Forsea Ana-Maria, Cretu Aura-Nicoleta, Ionescu Ruxandra, Giurcaneanu Calin
Carol Davila University of Medicine and Pharmacy, Department of Oncologic Dermatology and Allergology, Elias University Emergency Hospital, Bucharest.
J Med Life. 2008 Jul-Sep;1(3):348-54.
Morphea, also known as localized scleroderma is a chronic disease of unknown etiology, characterized by fibrous deposition and obliteration of vessels in the skin. This disease has a wide clinical spectrum, ranging from mild hyperpigmented plaques to severe, invalidating generalized and pansclerotic forms. Disabling pansclerotic morphea of childhood is a rare and debilitating variant of localized scleroderma, characterized by a rapid progression of deep cutaneous fibrosis that involves the dermis and the subcutaneous adipose tissue but also fascia, muscles, and bone. Contractures and musculoskeletal atrophy develop and the disease has an invalidating and even fatal course. We present an unusual case of severe morphea in a 19-year-old girl, with a polymorphous clinical picture consisting of plaques, linear and pansclerotic, circumferential lesions, with symmetric, invalidating involvement of all limbs and explosive evolution with centripetal progression. This case emphasizes the unpredictable character of morphea evolution, the possible severe prognosis and the therapeutic challenges raised by the generalized, disabling forms of this disease.

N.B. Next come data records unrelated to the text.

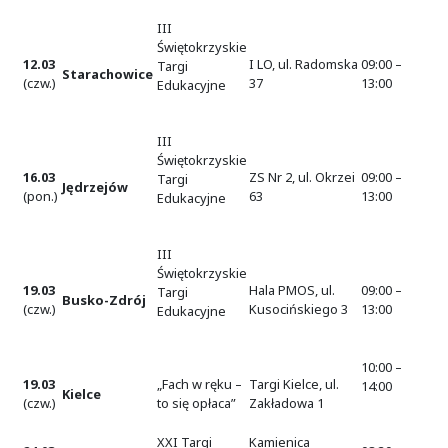
III
Świętokrzyskie
12.03
I LO, ul. Radomska
09:00 –
Targi
Starachowice
(czw.)
37
13:00
Edukacyjne
III
Świętokrzyskie
16.03
ZS Nr 2, ul. Okrzei
09:00 –
Targi
Jędrzejów
(pon.)
63
13:00
Edukacyjne
III
Świętokrzyskie
19.03
Hala PMOS, ul.
09:00 –
Targi
Busko-Zdrój
(czw.)
Kusocińskiego 3
13:00
Edukacyjne
10:00 –
19.03
„Fach w ręku –
Targi Kielce, ul.
14:00
Kielce
(czw.)
to się opłaca”
Zakładowa 1
XXI Targi
Kamienica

硬斑病,也称为局限性硬皮病,是一种病因不明的慢性疾病,其特征是皮肤中纤维沉积和血管闭塞。这种疾病临床谱广泛,从轻度色素沉着斑到严重的、导致残疾的全身性和泛硬化型。儿童致残性泛硬化性硬斑病是局限性硬皮病的一种罕见且使人衰弱的变体,其特征是深部皮肤纤维化迅速进展,累及真皮、皮下脂肪组织,还包括筋膜、肌肉和骨骼。挛缩和肌肉骨骼萎缩出现,疾病呈致残甚至致命病程。我们报告一例19岁女孩的严重硬斑病罕见病例,其临床表现多样,包括斑块、线状和泛硬化性、环形病变,四肢均对称受累并致残,呈向心性进展的爆发性演变。该病例强调了硬斑病演变的不可预测性、可能的严重预后以及这种疾病全身性、致残性形式所带来的治疗挑战。